Joe McDonagh (joseph-e-mcdonagh) wrote : | #5 |
This took down a box today, had to visit the DC for it... is there any more information-
Stefan Fritsch (sf-sfritsch) wrote : | #6 |
Is the parameter -f TLS1 necessary to reproduce the problem?
Is the URL / of your webserver a php page? If yes, why is the content length of the page 0, what does the php script do? If not php, what is it? A simple redirect?
A workaround may be to add MaxRequestsPerChild 1000 (or an even lower value) to your configuration.
Joe McDonagh (joseph-e-mcdonagh) wrote : Re: [Bug 422138] Re: Slow memory leak, seen on two machines, appears to be dupe of 224945 even after -updates | #7 |
Hi Stefan, thanks for the response. My responses are in-line.
> Is the parameter -f TLS1 necessary to reproduce the problem?
>
No, same behavior.

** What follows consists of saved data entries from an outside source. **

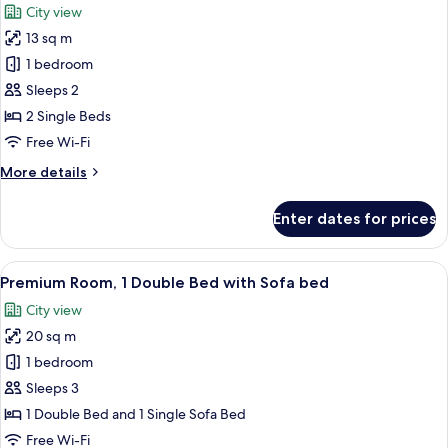
City view
photos
13 sq m
for
Standard
1 bedroom
Room,
Sleeps 2
2
2 Single Beds
Single
Free Wi-Fi
Beds
More
More details
details
for
Enter dates for prices
Standard
Room,
2
View
A hotel room with a large bed, a gray
15
Single
Premium Room, 1 Double Bed with Sofa bed
all
Beds
City view
photos
20 sq m
for
Premium
1 bedroom
Room,
Sleeps 3
1
1 Double Bed and 1 Single Sofa Bed
Double
Free Wi-Fi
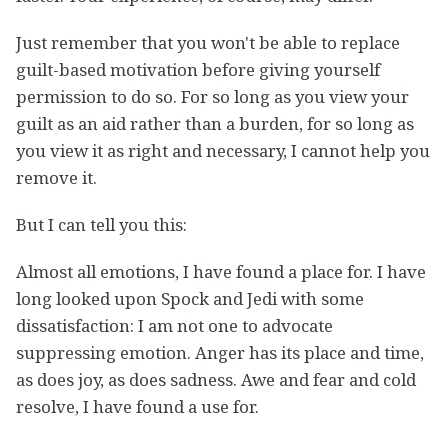
Just remember that you won't be able to replace
guilt-based motivation before giving yourself
permission to do so. For so long as you view your
guilt as an aid rather than a burden, for so long as
you view it as right and necessary, I cannot help you
remove it.
But I can tell you this:
Almost all emotions, I have found a place for. I have
long looked upon Spock and Jedi with some
dissatisfaction: I am not one to advocate
suppressing emotion. Anger has its place and time,
as does joy, as does sadness. Awe and fear and cold
resolve, I have found a use for.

Long-running children just never free up the memory
as long as I am hitting the SSL port, seemingly regardless if I pass an
algorithm to AB or not. I see radically different (as in this time,
normal) behavior if I hit the non-SSL port.
> Is the URL / of your webserver a php page? If yes, why is the content
> length of the page 0, what does the php script do? If not php, what is
> it? A simple redirect?
>
It is the index.php for the CodeIgniter framework, the redirect is
somewhat contrived, as it's handled by some internal CodeIgniter stuff
that I am not very familiar with. I don't think PHP is involved at all
in the leak, since the non-HTTPS port works fine.
> A workaround may be to add MaxRequestsPerChild 1000 (or an even lower
> value) to your configuration.
>
>
That wouldn't really help since long-running children just hold onto
memory no matter what it seems.
I feel like this issue would be huge and brought up by someone else by
now if it's an actual regression. Does the package information I put in
the beginning look right?
--
Joe McDonagh
Operations Engineer
www.colonfail.com
Stefan Fritsch (sf-sfritsch) wrote : | #8 |
> > A workaround may be to add MaxRequestsPerChild 1000 (or an even lower
> > value) to your configuration.
> >
> >
> That wouldn't really help since long-running children just hold onto
> memory no matter what it seems.
A lower MaxRequestsPerChild should make the children terminate earlier.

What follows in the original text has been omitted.